Fez has two annual caravans; one leaves for Central Africa, or
Timbuctoo; and another for Mecca, or the caravan of pilgrims. The two
great stations and rendezvous points of the African caravan are Tafilett
and Touat. The journey from Fez to Timbuctoo occupies about ninety days.
The Mecca caravan proceeds the same route as far as Touat, and then
turns bank north-east to Ghadames, Fezzan, and Angelah, and thence to
Alexandria, which it accomplishes in four or five, to six months. All
depends on the inclination of the Shereef, or Commandant, of the
caravan; but the journey from Fez to Alexandria cannot, by the quickest
caravan, be accomplished in much less time than three months and a half,
or one hundred days.

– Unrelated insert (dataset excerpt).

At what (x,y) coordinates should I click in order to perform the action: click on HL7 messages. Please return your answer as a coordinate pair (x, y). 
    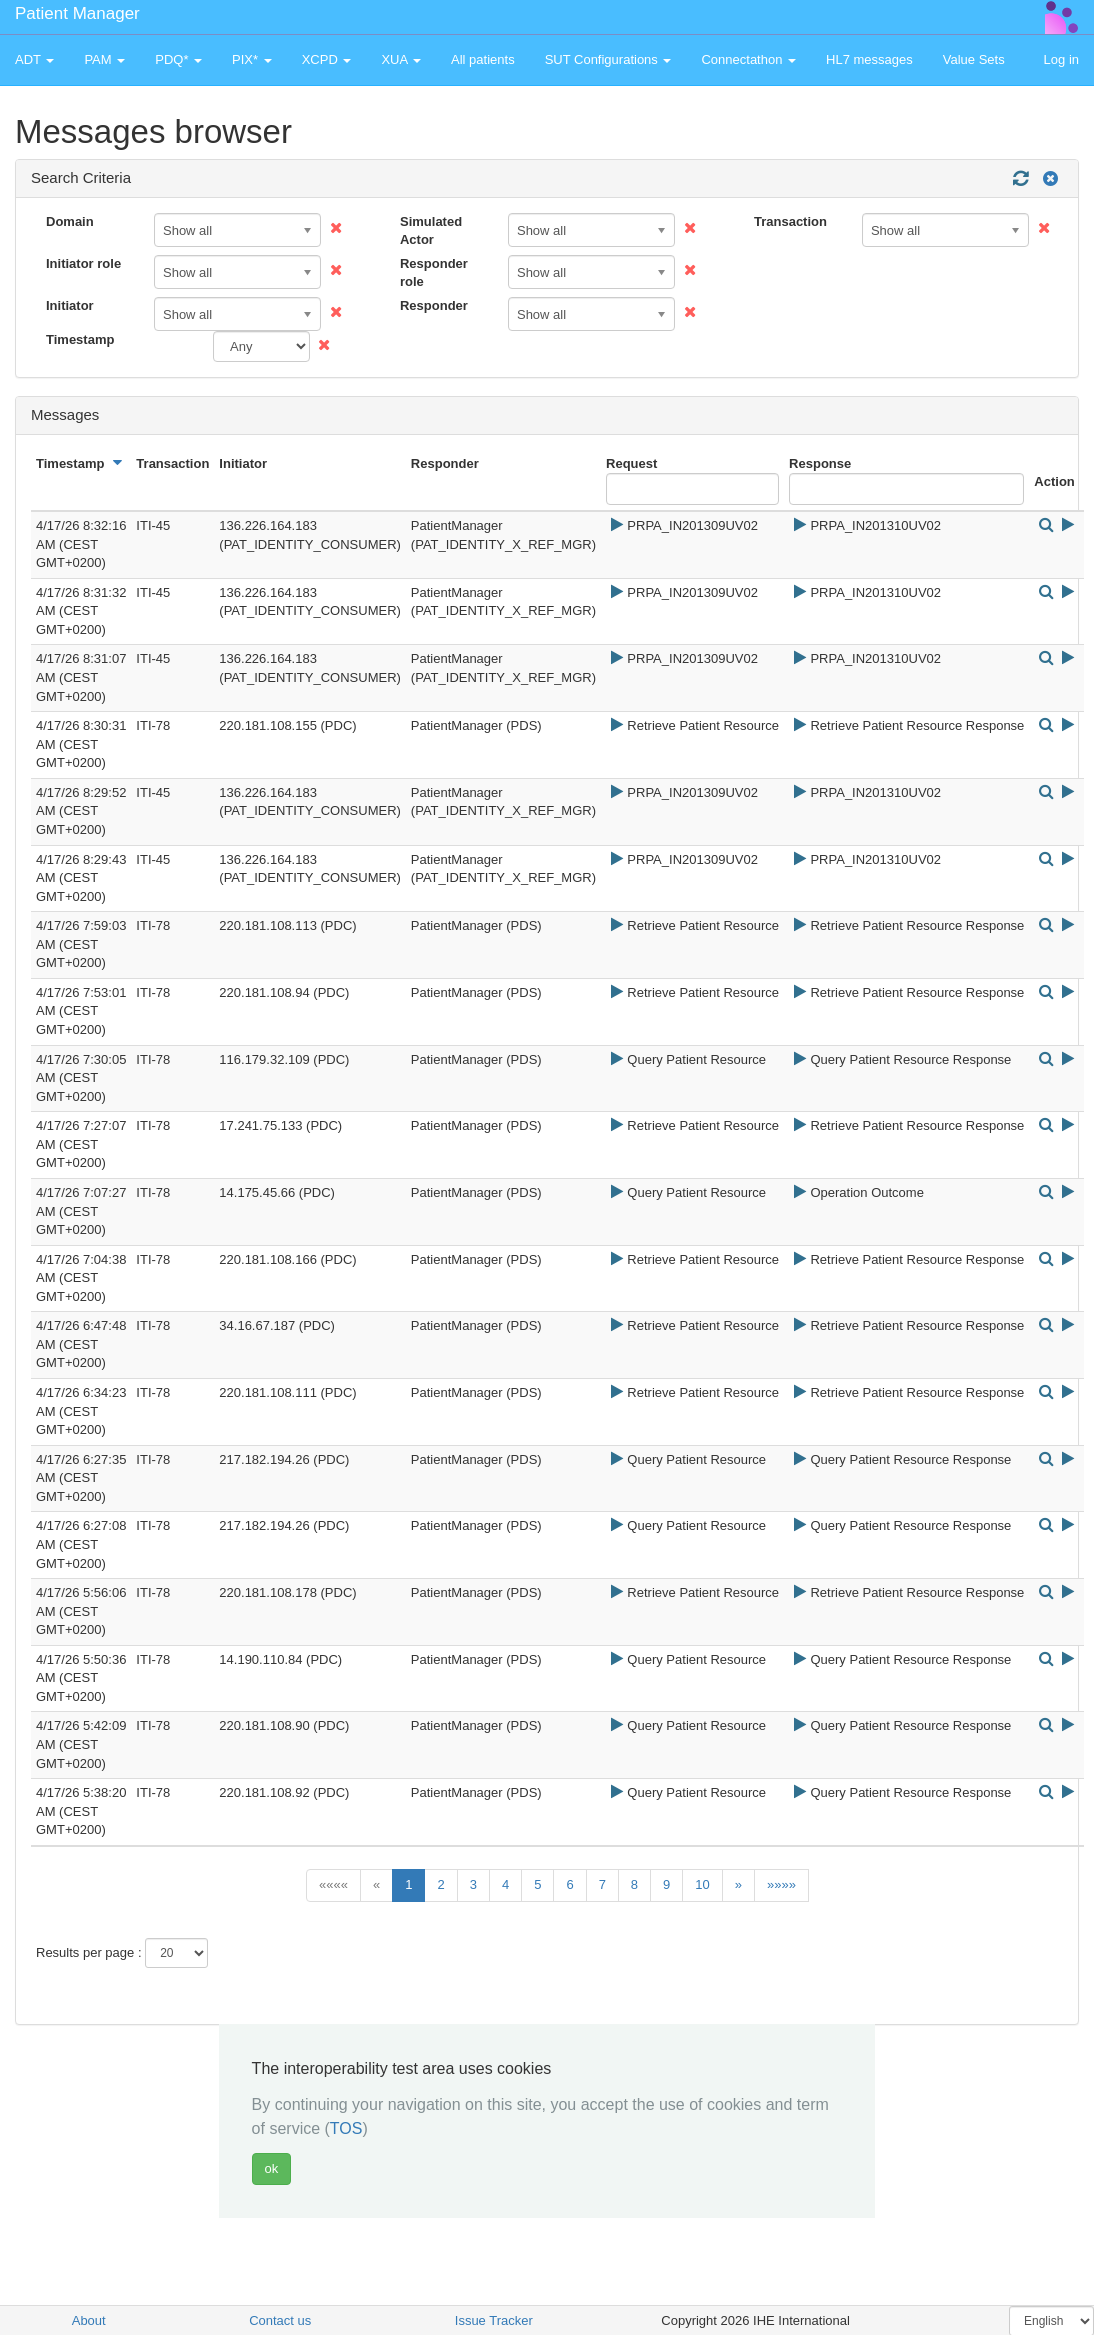     Looking at the image, I should click on (869, 59).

The value of the investments in this caravan has
been estimated at a million of dollars; for the faithful followers of
the Prophet believe, with us, that godliness is profitable in the life
that now is, as well as in that which is to come.
Fez is surrounded with a vast wall, but which is in decay. What is this
decay! It applies almost to every Moorish city and public building in
North Africa. And yet the faith of the false prophet is as strong as
ever, and with time and hoary age seems to strike its roots deeper into
the hearts of its simple, but enthusiastic and duped devotees!
The city has seven gates, and two castles, at the east and west, form
its main defence. These castles are very ancient, and are formed and
supported by square walls about sixty feet in front, Ali Bey says,
subterraneous passages are reported to exist between these castles and
the city; and, whenever the people revolt against the Sultan, cannon are
planted on the castles with a few soldiers as their guard. The
fortifications, or Bastiles, of Paris, we see, therefore, were no new
invention of Louis Philippe to awe the populace. The maxims of a subtle
policy are instructive in despotism of every description.
The constituted authorities of Fez are like those of every city of
Morocco. The Governor is the lieutenant of the sovereign, exercising the
executive power; the Kady, or supreme judge, is charged with the
administration of the law, and the Al-Motassen fixes the price of
provisions, and decides all the questions of trade and customs. There
are but few troops at Fez, for it is not a strong military possession;
on the contrary, it is commanded by accessible heights and is exposed to
a _coup-de-main_.
Fez, indeed, could make no _bona-fide_ resistance to an European army.
The manufactures are principally woollen haiks, silk handkerchiefs,
slippers and shoes of excellent leather, and red caps of felt, commonly
called the fez; the first fabrication of these red caps appears to have
been in this city. The Spanish Moorish immigrants introduced the mode of
dressing goat and sheep-skins, at first known by the name of Cordovan
from Cordova; but, since the Moorish forced immigration, they have
acquired the celebrated name of Morocco.